DATASET EXCERPTS:
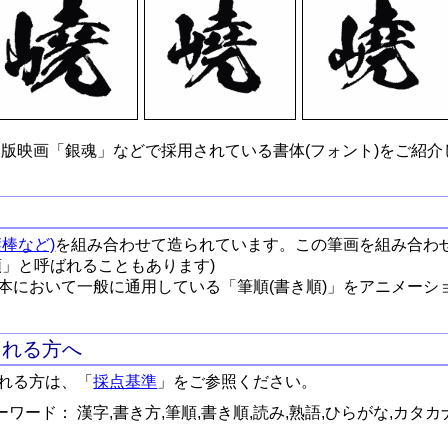
版映画「銀魂」などで採用されている書体(フォント)をご紹介
棒など)
を組み合わせて造られています。この筆画を組み合わ
順」と呼ばれることもあります)
本において一般に通用している「筆順(書き順)」をアニメーシ
される方へ
れる方は、「
採点基準
」をご参照ください。
ワード： 漢字,書き方,筆順,書き順,読み,熟語,ひらがな,カタカ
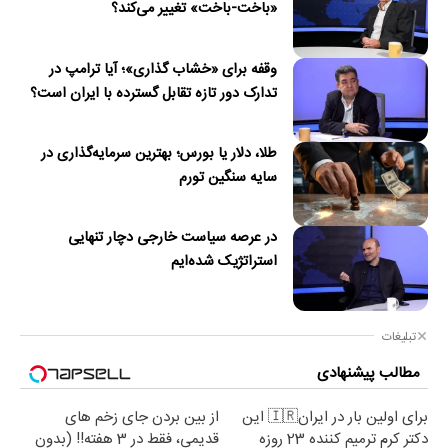
«باخت-باخت» تغییر می‌کند؟
وقفه برای «خشاب گذاری»؛ آیا ترامپ در
تدارک دور تازه تقابل گسترده با ایران است؟
طلا، دلار یا بورس؛ بهترین سرمایه‌گذاری در
سایه سنگین تورم
در عرصه سیاست خارجی دچار تنهایی
استراتژیک شده‌ایم
تبلیغات
مطالب پیشنهادی
برای اولین بار در ایران🇮🇷 این
از بین بردن جای زخم های
دکتر کرم ترمیم کننده 23 روزه
قدیمی، فقط در 3 هفته!! (بدون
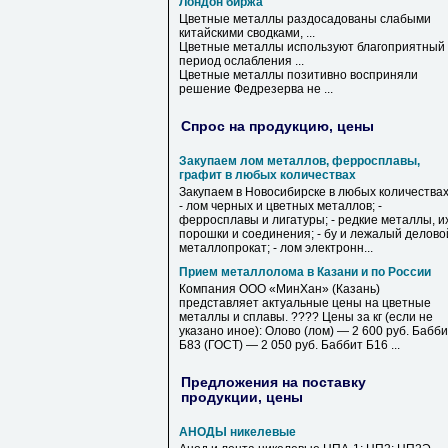
Лондон биржа
Цветные металлы раздосадованы слабыми
китайскими сводками, ...
Цветные металлы используют благоприятный
период ослабления ...
Цветные металлы позитивно восприняли
решение Федрезерва не ...
Спрос на продукцию, цены
Закупаем лом металлов, ферросплавы,
графит в любых количествах
Закупаем в Новосибирске в любых количествах
- лом черных и цветных металлов; -
ферросплавы и лигатуры; - редкие металлы, и
порошки и соединения; - бу и лежалый делово
металлопрокат; - лом электронн...
Прием металлолома в Казани и по России
Компания ООО «МинХан» (Казань)
представляет актуальные цены на цветные
металлы и сплавы. ???? Цены за кг (если не
указано иное): Олово (лом) — 2 600 руб. Бабб
Б83 (ГОСТ) — 2 050 руб. Баббит Б16 ...
Предложения на поставку
продукции, цены
АНОДЫ никелевые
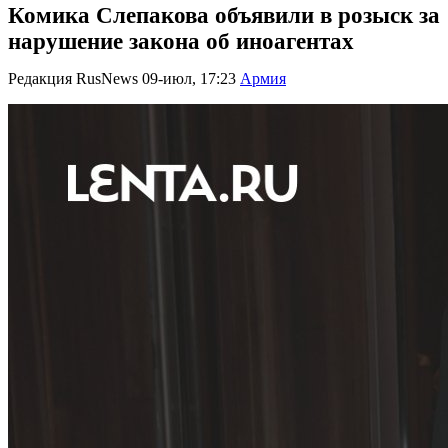
Комика Слепакова объявили в розыск за
нарушение закона об иноагентах
Редакция RusNews
09-июл, 17:23
Армия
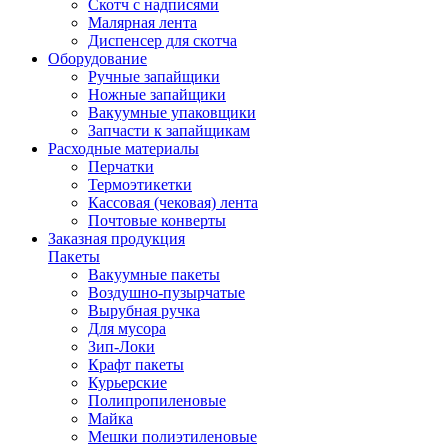
Скотч с надписями
Малярная лента
Диспенсер для скотча
Оборудование
Ручные запайщики
Ножные запайщики
Вакуумные упаковщики
Запчасти к запайщикам
Расходные материалы
Перчатки
Термоэтикетки
Кассовая (чековая) лента
Почтовые конверты
Заказная продукция
Пакеты
Вакуумные пакеты
Воздушно-пузырчатые
Вырубная ручка
Для мусора
Зип-Локи
Крафт пакеты
Курьерские
Полипропиленовые
Майка
Мешки полиэтиленовые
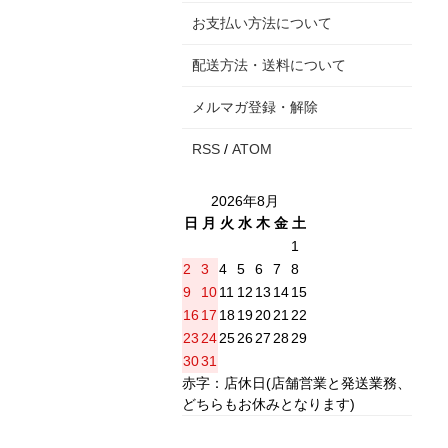
お支払い方法について
配送方法・送料について
メルマガ登録・解除
RSS
/
ATOM
2026年8月
日
月
火
水
木
金
土
1
2
3
4
5
6
7
8
9
10
11
12
13
14
15
16
17
18
19
20
21
22
23
24
25
26
27
28
29
30
31
赤字：店休日(店舗営業と発送業務、
どちらもお休みとなります)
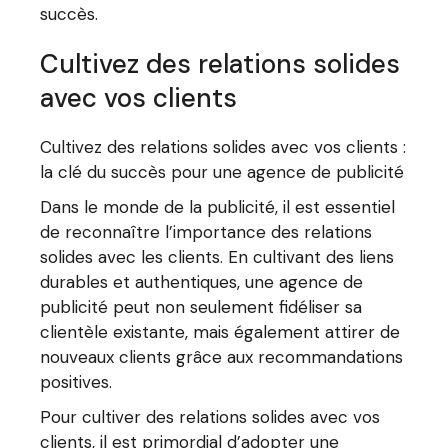
succès.
Cultivez des relations solides
avec vos clients
Cultivez des relations solides avec vos clients :
la clé du succès pour une agence de publicité
Dans le monde de la publicité, il est essentiel
de reconnaître l’importance des relations
solides avec les clients. En cultivant des liens
durables et authentiques, une agence de
publicité peut non seulement fidéliser sa
clientèle existante, mais également attirer de
nouveaux clients grâce aux recommandations
positives.
Pour cultiver des relations solides avec vos
clients, il est primordial d’adopter une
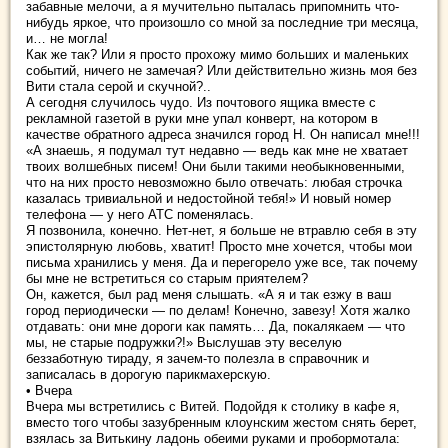
забавные мелочи, а я мучительно пыталась припомнить что-
нибудь яркое, что произошло со мной за последние три месяца,
и… не могла!
Как же так? Или я просто прохожу мимо больших и маленьких
событий, ничего не замечая? Или действительно жизнь моя без
Вити стала серой и скучной?..
А сегодня случилось чудо. Из почтового ящика вместе с
рекламной газетой в руки мне упал конверт, на котором в
качестве обратного адреса значился город Н. Он написал мне!!!
«А знаешь, я подумал тут недавно — ведь как мне не хватает
твоих волшебных писем! Они были такими необыкновенными,
что на них просто невозможно было отвечать: любая строчка
казалась тривиальной и недостойной тебя!» И новый номер
телефона — у него АТС поменялась.
Я позвонила, конечно. Нет-нет, я больше не втравлю себя в эту
эпистолярную любовь, хватит! Просто мне хочется, чтобы мои
письма хранились у меня. Да и перегорело уже все, так почему
бы мне не встретиться со старым приятелем?
Он, кажется, был рад меня слышать. «А я и так езжу в ваш
город периодически — по делам! Конечно, завезу! Хотя жалко
отдавать: они мне дороги как память… Да, покалякаем — что
мы, не старые подружки?!» Выслушав эту веселую
беззаботную тираду, я зачем-то полезла в справочник и
записалась в дорогую парикмахерскую.
• Вчера
Вчера мы встретились с Витей. Подойдя к столику в кафе я,
вместо того чтобы зазубренным клоунским жестом снять берет,
взялась за Витькину ладонь обеими руками и пробормотала:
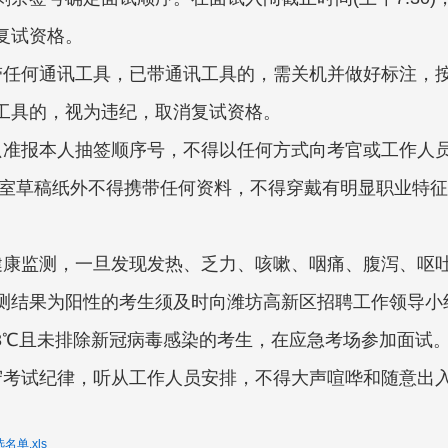
复试资格。
带任何通讯工具，已带通讯工具的，需关机并做好标注，
工具的，视为违纪，取消复试资格。
只准报本人抽签顺序号，不得以任何方式向考官或工作人
备室草稿纸外不得携带任何资料，不得穿戴有明显职业特
健康监测，一旦发现发热、乏力、咳嗽、咽痛、腹泻、呕
测结果为阳性的考生须及时向潍坊高新区招聘工作领导小
.3℃且未排除新冠病毒感染的考生，在应急考场参加面试
守考试纪律，听从工作人员安排，不得大声喧哗和随意出
单.xls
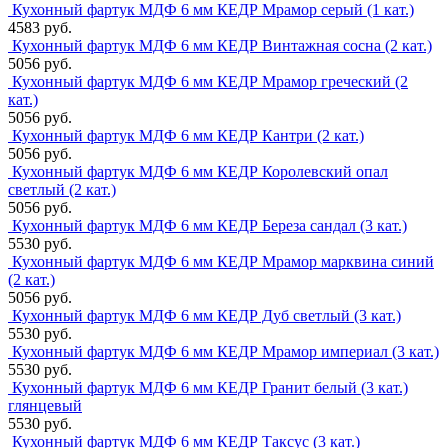
Кухонный фартук МДФ 6 мм КЕДР Мрамор серый (1 кат.)
4583 руб.
Кухонный фартук МДФ 6 мм КЕДР Винтажная сосна (2 кат.)
5056 руб.
Кухонный фартук МДФ 6 мм КЕДР Мрамор греческий (2
кат.)
5056 руб.
Кухонный фартук МДФ 6 мм КЕДР Кантри (2 кат.)
5056 руб.
Кухонный фартук МДФ 6 мм КЕДР Королевский опал
светлый (2 кат.)
5056 руб.
Кухонный фартук МДФ 6 мм КЕДР Береза сандал (3 кат.)
5530 руб.
Кухонный фартук МДФ 6 мм КЕДР Мрамор марквина синий
(2 кат.)
5056 руб.
Кухонный фартук МДФ 6 мм КЕДР Дуб светлый (3 кат.)
5530 руб.
Кухонный фартук МДФ 6 мм КЕДР Мрамор империал (3 кат.)
5530 руб.
Кухонный фартук МДФ 6 мм КЕДР Гранит белый (3 кат.)
глянцевый
5530 руб.
Кухонный фартук МДФ 6 мм КЕДР Таксус (3 кат.)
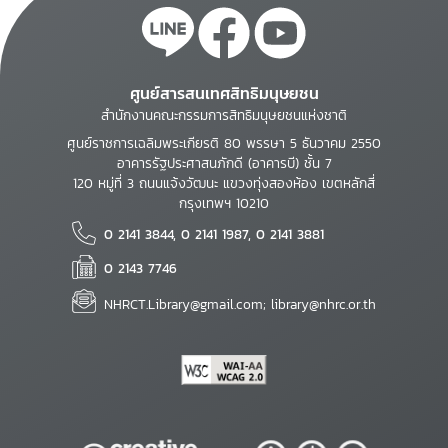
ศูนย์สารสนเทศสิทธิมนุษยชน
สำนักงานคณะกรรมการสิทธิมนุษยชนแห่งชาติ
ศูนย์ราชการเฉลิมพระเกียรติ 80 พรรษา 5 ธันวาคม 2550
อาคารรัฐประศาสนภักดี (อาคารบี) ชั้น 7
120 หมู่ที่ 3 ถนนแจ้งวัฒนะ แขวงทุ่งสองห้อง เขตหลักสี่
กรุงเทพฯ 10210
0 2141 3844, 0 2141 1987, 0 2141 3881
0 2143 7746
NHRCT.Library@gmail.com; library@nhrc.or.th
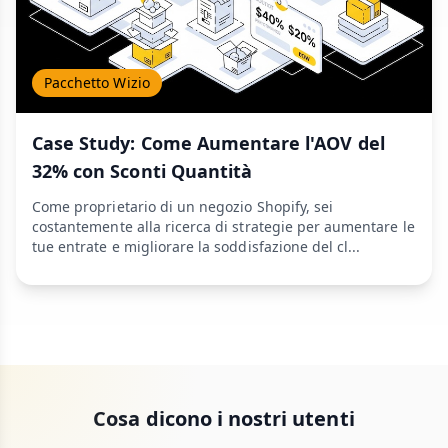
Pacchetto Wizio
Case Study: Come Aumentare l'AOV del
32% con Sconti Quantità
Come proprietario di un negozio Shopify, sei
costantemente alla ricerca di strategie per aumentare le
tue entrate e migliorare la soddisfazione del cl...
Cosa dicono i nostri utenti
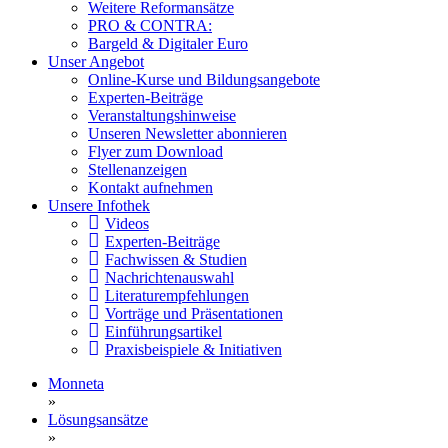
Weitere Reformansätze
PRO & CONTRA:
Bargeld & Digitaler Euro
Unser Angebot
Online-Kurse und Bildungsangebote
Experten-Beiträge
Veranstaltungshinweise
Unseren Newsletter abonnieren
Flyer zum Download
Stellenanzeigen
Kontakt aufnehmen
Unsere Infothek
Videos
Experten-Beiträge
Fachwissen & Studien
Nachrichtenauswahl
Literaturempfehlungen
Vorträge und Präsentationen
Einführungsartikel
Praxisbeispiele & Initiativen
Monneta
»
Lösungsansätze
»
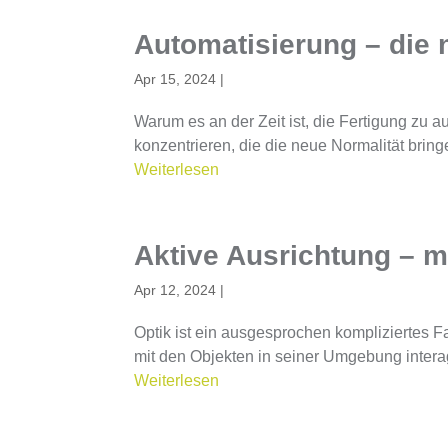
Automatisierung – die 
Apr 15, 2024
|
Warum es an der Zeit ist, die Fertigung zu au
konzentrieren, die die neue Normalität bringe
Weiterlesen
Aktive Ausrichtung – m
Apr 12, 2024
|
Optik ist ein ausgesprochen kompliziertes F
mit den Objekten in seiner Umgebung interagie
Weiterlesen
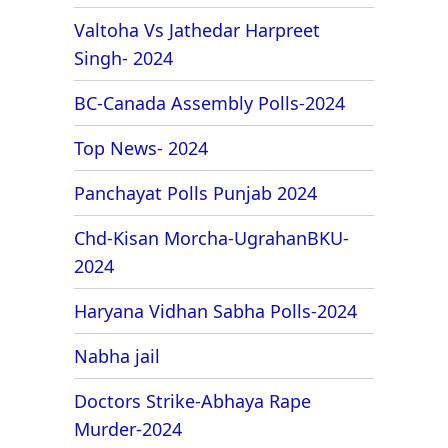
Valtoha Vs Jathedar Harpreet
Singh- 2024
BC-Canada Assembly Polls-2024
Top News- 2024
Panchayat Polls Punjab 2024
Chd-Kisan Morcha-UgrahanBKU-
2024
Haryana Vidhan Sabha Polls-2024
Nabha jail
Doctors Strike-Abhaya Rape
Murder-2024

TASK OBJECTIVE:
Transcribe, exactly and without additions, the lines of the records above, beginning with the line that contains "solides avec les" and ending with the line that contains "Pour cultiver des relations solides avec vos", both included.

RESULT:
solides avec les clients. En cultivant des liens
durables et authentiques, une agence de
publicité peut non seulement fidéliser sa
clientèle existante, mais également attirer de
nouveaux clients grâce aux recommandations
positives.
Pour cultiver des relations solides avec vos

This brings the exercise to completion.